7. A test material according to claim 5, wherein said electrodes are formed by a printing technique onto said substrate.

8. A test material according to claim 5, wherein each of said test sites comprises: at least one channel for transporting a liquid to be tested from a deposition zone, where said sample can be applied, to a testing zone, the testing zone being spaced apart from said deposition zone.

9. A test material according to claim 8, wherein said at least one channel comprises a porous material capable of transporting said liquid chromatographically.

10. A test material according to claim 1, wherein said substrate comprises porous regions and non-porous regions, at least one of said test sites being provided in one of said porous regions.

11. A test material according to claim 10, wherein said non-porous regions are formed by impregnation of a non-porous polymer into the substrate.

12. A test material according to claim 1, comprising a plurality of non-porous plates, wherein the plates are stiffer than the substrate, and wherein at least one of said test sites is located on one of said plates.

13. A test material according to claim 12, wherein the plates are attached to the substrate by adhesive.

14. A test material according to claim 1, wherein the one or more test reagents are operable to provide an indication of the concentration of glucose in a sample of blood.

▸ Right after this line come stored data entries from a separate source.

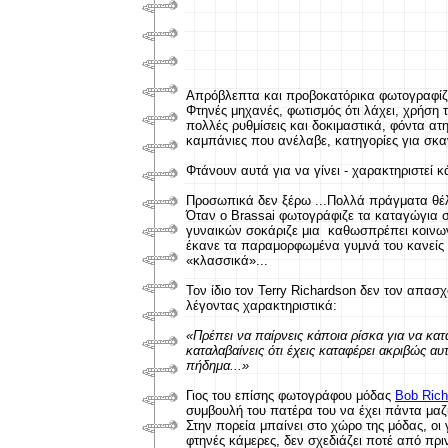
Απρόβλεπτα και προβοκατόρικα φωτογραφίζε
Φτηνές μηχανές, φωτισμός ότι λάχει, χρήση
πολλές ρυθμίσεις και δοκιμαστικά, φόντα ατ
καμπάνιες που ανέλαβε, κατηγορίες για σκα
Φτάνουν αυτά για να γίνει - χαρακτηριστεί κ
Προσωπικά δεν ξέρω ...Πολλά πράγματα θέλ
Όταν ο Brassai φωτογράφιζε τα καταγώγια σ
γυναικών σοκάριζε μια καθωσπρέπει κοινωνί
έκανε τα παραμορφωμένα γυμνά του κανείς δ
«κλασσικά»...
Τον ίδιο τον Terry Richardson δεν τον απασ
λέγοντας χαρακτηριστικά:
«Πρέπει να παίρνεις κάποια ρίσκα για να κατ
καταλαβαίνεις ότι έχεις καταφέρει ακριβώς αυ
πήδημα...»
Γιος του επίσης φωτογράφου μόδας
Bob Rich
συμβουλή του πατέρα του να έχει πάντα μαζί
Στην πορεία μπαίνει στο χώρο της μόδας, οι 
φτηνές κάμερες, δεν σχεδιάζει ποτέ από πριν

15. A test material according to claim 1, wherein the test material is sufficiently flexible to be wound around a circular former of 15 cm diameter without damage to the test material.

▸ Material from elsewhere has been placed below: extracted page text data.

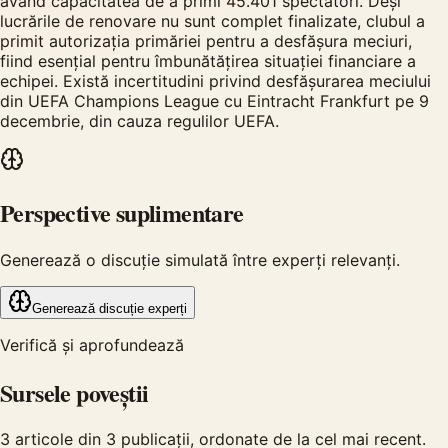
având capacitatea de a primi 45.401 spectatori. Deși
lucrările de renovare nu sunt complet finalizate, clubul a
primit autorizația primăriei pentru a desfășura meciuri,
fiind esențial pentru îmbunătățirea situației financiare a
echipei. Există incertitudini privind desfășurarea meciului
din UEFA Champions League cu Eintracht Frankfurt pe 9
decembrie, din cauza regulilor UEFA.
Perspective suplimentare
Generează o discuție simulată între experți relevanți.
Generează discuție experți
Verifică și aprofundează
Sursele poveștii
3
articole din
3
publicații, ordonate de la cel mai recent.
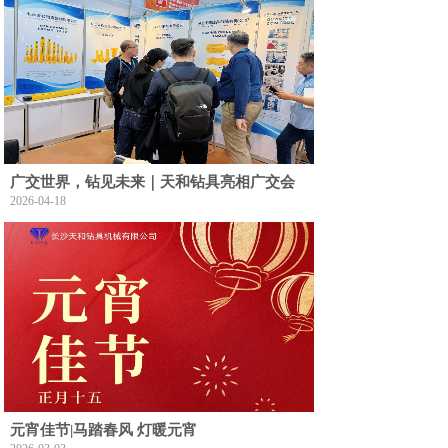
广交世界，钻见未来｜天和钻具亮相广交会
2026-04-18
元宵佳节|马踏春风 灯暖元宵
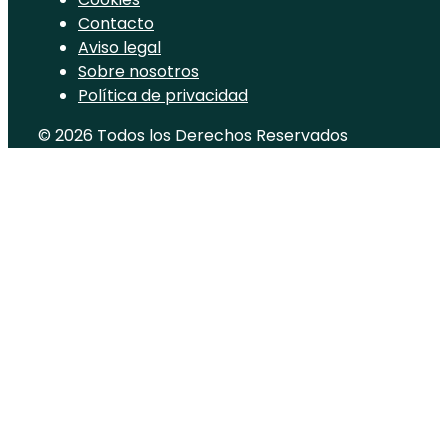
Contacto
Aviso legal
Sobre nosotros
Política de privacidad
© 2026 Todos los Derechos Reservados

16. A test material according to claim 1, wherein said substrate acts as a filter for red blood cells.

17. A cassette comprising: a test material according to a claims 1; anda body for housing said test material.

18. A cassette according to claim 17, further comprising: a test aperture through which a user can apply said sample to a test site on said test material and means for conveying unused test sites to a position facing said test aperture.

19. A cassette according to claim 18, configured such that, where a test site on the test material comprises electrodes for detecting an electrochemical indication, these electrodes are positioned on a side of said test material facing away from said test aperture when that test site is positioned facing said test aperture.

20. A cassette according to claim 17, further comprising a supply spool for storing and supplying said test material.

21. A cassette according to claim 20, further comprising a take up spool for receiving test material supplied by said supply spool.

22. A cassette according to claim 20, configured such that each of said test sites will remain in contact with said supply spool, adjacent to the same circumferential portion of said supply spool, for all angles of rotation of said supply spool relative to said body.

23. A test meter comprising: means for receiving a test material according to claim 1;means for advancing the test material so that an unused test site is presented for use;means for measuring a characteristic of a test site; andmeans for outputting a measured characteristic.

24. A test meter according to claim 23, wherein the means for outputting comprises a display.

25. A test meter according to claim 23, wherein the means for receiving a test material comprises means for receiving a cassette, the cassette comprising: a test material for providing an indication of a substance in a sample applied to the test material, the test material comprising: an elongate, flexible, substrate; and a plurality of test sites arranged along the substrate, wherein each test site comprises one or more test reagents, and wherein the one or more test reagents are operable to produce said indication; anda body for housing said test material.

26. A test meter according to claim 23, comprising a moveable shutter for selectively exposing and covering a presented test site.

27. A test meter according to claim 26, comprising means for detecting the position of the moveable shutter and for controlling the test meter on the basis of the position of the moveable shutter.

28. A test material, a cassette and a test meter arranged to operate substantially as hereinbefore described with reference to and/or as illustrated in the accompanying figures.